Regular opportunities for extension and small group remedial work
My Year 7 STEM class had every Friday as their “weekly check-in”. Every Friday, they had a double period to catch up on work they’ve missed in the week and depending on their progress for the week, some students did extension activities while other students worked with me in small groups. I found this made a big difference for mathematics. The gap for mathematics in my class was much larger than for science and geography. I had students who have very strong numeracy skills and can pick up new mathematics concepts very quickly, while others were the opposite. Then there are students who lacked confidence in mathematics. It was the students who lacked confidence in mathematics that really benefited from the small group instruction. It was during this time, when they felt comfortable in asking questions and “have a go” with questions that they thought was hard.
What I need to adjust?
Faded work examples
In all of my classes, I spent a lot of time on worked examples, particularly with Year 7 mathematics and Year 12 Chemistry. What I want to adjust next year is to include faded worked examples. Most textbooks and resources do not have faded worked examples and I feel the jump from whole class instruction with worked examples to independent practice is often too wide for most students. I did play around with faded worked examples with Year 12 Chemistry but did not have the time to consolidate the practice.
I started using knowledge organisers as another way to incorporate retrieval and spaced practice. It was going well until COVID-19 online learning. It was something that didn’t pick up traction this year, but something I want to revisit next year.
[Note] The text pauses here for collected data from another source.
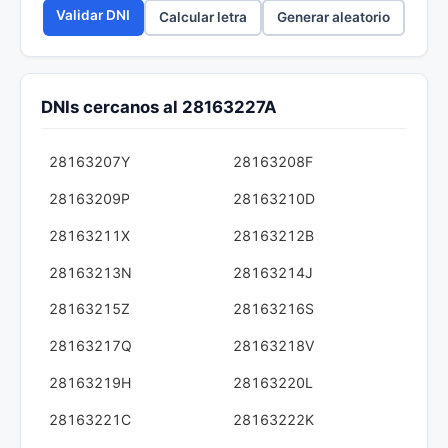
Validar DNI
Calcular letra
Generar aleatorio
DNIs cercanos al 28163227A
28163207Y
28163208F
28163209P
28163210D
28163211X
28163212B
28163213N
28163214J
28163215Z
28163216S
28163217Q
28163218V
28163219H
28163220L
28163221C
28163222K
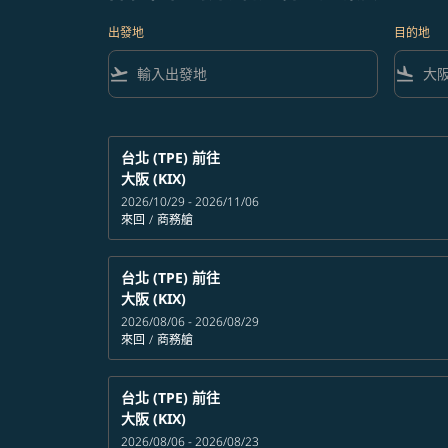
出發地
目的地
flight_takeoff
flight_land
台北 (TPE)
前往
大阪 (KIX)
2026/10/29 - 2026/11/06
來回
/
商務艙
台北 (TPE)
前往
大阪 (KIX)
2026/08/06 - 2026/08/29
來回
/
商務艙
台北 (TPE)
前往
大阪 (KIX)
2026/08/06 - 2026/08/23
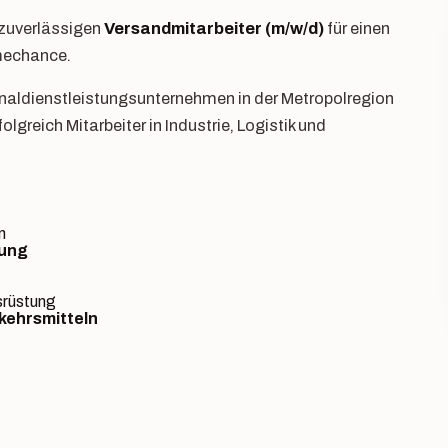
 zuverlässigen
Versandmitarbeiter (m/w/d)
für einen
hmechance.
sonaldienstleistungsunternehmen in der Metropolregion
olgreich Mitarbeiter in Industrie, Logistik und
n
ung
srüstung
rkehrsmitteln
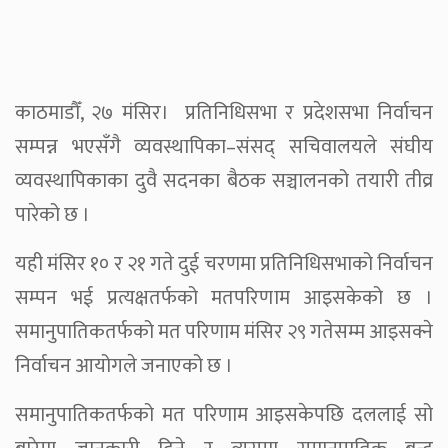
काठमाडौँ, २७ मंसिर। प्रतिनिधिसभा र प्रदेशसभा निर्वाचन
सम्पन्न भएसँगै व्यवस्थापिका–संसद् सचिवालयले संघीय
व्यवस्थापिकाका दुवै सदनका बैठक सञ्चालनको तयारी तीव्र
पारेको छ ।
यही मंसिर १० र २१ गते दुई चरणमा प्रतिनिधिसभाको निर्वाचन
सम्पन भई प्रत्यक्षतर्फको मतपरिणाम आइसकेको छ ।
समानुपातिकतर्फको मत परिणाम मंसिर २९ गतेसम्म आइसक्ने
निर्वाचन आयोगले जनाएको छ ।
समानुपातिकतर्फको मत परिणाम आइसकेपछि दललाई सो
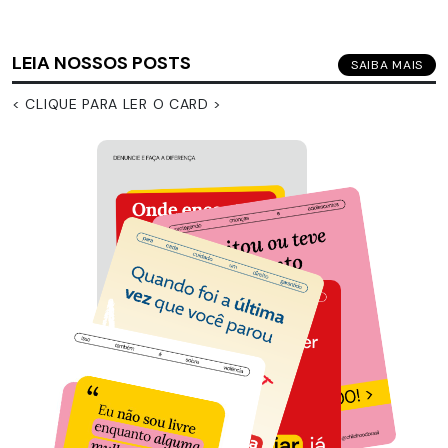
LEIA NOSSOS POSTS
SAIBA MAIS
< CLIQUE PARA LER O CARD >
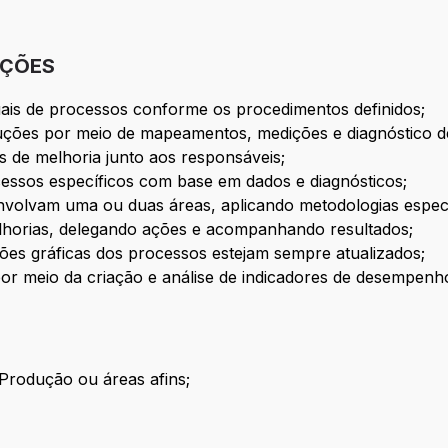
IÇÕES
uais de processos conforme os procedimentos definidos;
oluções por meio de mapeamentos, medições e diagnóstico 
s de melhoria junto aos responsáveis;
essos específicos com base em dados e diagnósticos;
nvolvam uma ou duas áreas, aplicando metodologias especí
horias, delegando ações e acompanhando resultados;
ções gráficas dos processos estejam sempre atualizados;
por meio da criação e análise de indicadores de desempenh
Produção ou áreas afins;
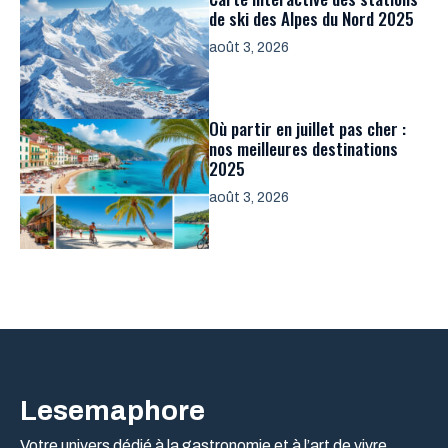
de ski des Alpes du Nord 2025
août 3, 2026
Où partir en juillet pas cher :
nos meilleures destinations
2025
août 3, 2026
Lesemaphore
Votre univers dédié à la gastronomie et à l’art de vivre.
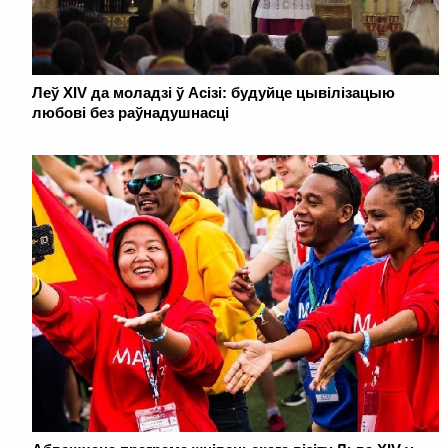
Леў XIV да моладзі ў Асізі: будуйце цывілізацыю
любові без раўнадушнасці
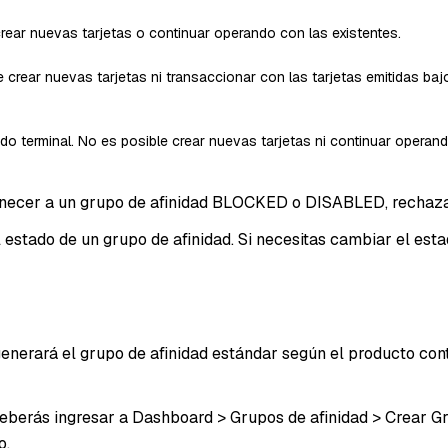
 crear nuevas tarjetas o continuar operando con las existentes.
 crear nuevas tarjetas ni transaccionar con las tarjetas emitidas ba
ado terminal. No es posible crear nuevas tarjetas ni continuar opera
tenecer a un grupo de afinidad BLOCKED o DISABLED, rechaza
tado de un grupo de afinidad. Si necesitas cambiar el estad
nerará el grupo de afinidad estándar según el producto contr
eberás ingresar a Dashboard > Grupos de afinidad > Crear Gr
o.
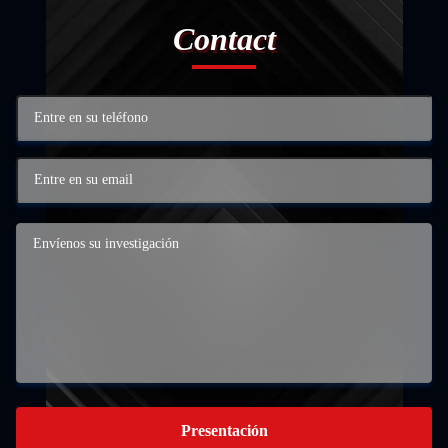
Contact
Presentación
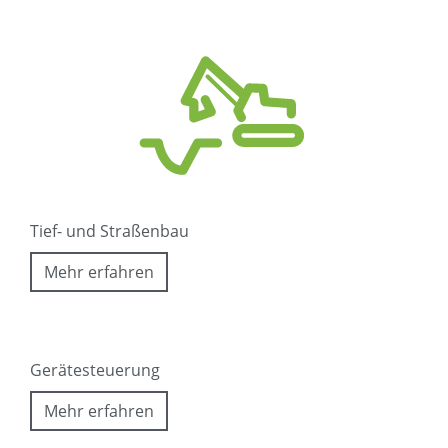
Tief- und Straßenbau
Mehr erfahren
Gerätesteuerung
Mehr erfahren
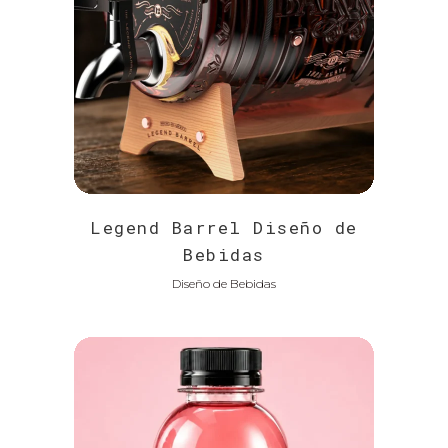
Legend Barrel Diseño de
Bebidas
Diseño de Bebidas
I started doing choral responses with my Year 7s as part of their quick quiz routine and as a classroom management strategy after reading about it in ‘Classroom management: Creating and maintaining positive learning environments‘. We had the choral response routine going quite well until COVID-19 online learning. I deliberately abandoned choral responses when we returned to on-campus learning to minimise potential infection spread. However, when we did do choral responses, it worked really well as a way to increase students’ opportunities to respond and it’s a practice I want to start prototyping again next year.